To achieve scalability in a distributed setting, we rephrased conventional sequential DNA processing algorithms as data-parallel algorithms. In this talk, we’ll discuss the general principles we used for making these algorithms scalable while achieving full concordance with the equivalent serial algorithms. Additionally, by adapting genomic analysis to a commodity distributed analytics platform like Apache Spark, it is easier to perform ad hoc analysis and machine learning on genomic data. We will discuss how this impacts the clinical use of DNA analysis pipelines, as well as population genomics.

Summit 2016 Processing 70Tb Of Genomics Data With ADAM And Toil

June 7, 2016 05:00 PM PT

Modern genome sequencing projects capture hundreds of gigabytes of data per individual. In this talk, we discuss recent work where we used the Spark-based ADAM tool to recompute genomic variants from 70TB of reads from the Simons Genome Diversity dataset. ADAM presents a drop-in, Spark-based replacement for conventional genomics pipelines like the GATK. We ran this computation across hundreds of nodes on Amazon EC2 using Toil, a novel cluster orchestration tool. Toil was used to automatically scale the number of nodes used, and to seamlessly run large single node jobs and Spark clusters in a single workflow. By combining ADAM and Toil, we are able to improve end-to-end pipeline runtime while taking advantage of the EC2 Spot Instances market. Additionally, Toil is designed for scientific reproducibility, and our entire workflow was run using Docker containers to ensure that there is a static set of binaries that could be used to reproduce the pipeline at a later date. ADAM and Toil are both freely available Apache 2 licensed tools.

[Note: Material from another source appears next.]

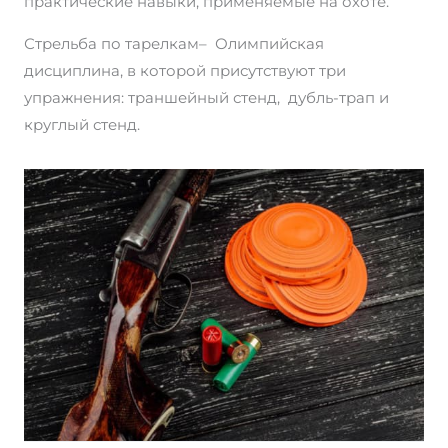
практические навыки, применяемые на охоте.
Стрельба по тарелкам– Олимпийская
дисциплина, в которой присутствуют три
упражнения: траншейный стенд, дубль-трап и
круглый стенд.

Summit East 2017 Processing Terabyte-Scale Genomics Datasets with ADAM

February 7, 2017 04:00 PM PT

The detection and analysis of rare genomic events requires integrative analysis across large cohorts with terabytes to petabytes of genomic data. Contemporary genomic analysis tools have not been designed for this scale of data-intensive computing. This talk presents ADAM, an Apache 2 licensed library built on top of the popular Apache Spark distributed computing framework. ADAM is designed to allow genomic analyses to be seamlessly distributed across large clusters, and presents a clean API for writing parallel genomic analysis algorithms. In this talk, we’ll look at how we’ve used ADAM to achieve a 3.5× improvement in end-to-end variant calling latency and a 66% cost improvement over current toolkits, without sacrificing accuracy. We will talk about a recent recompute effort where we have used ADAM to recall the Simons Genome Diversity Dataset against GRCh38. We will also talk about using ADAM alongside Apache Hbase to interactively explore large variant datasets.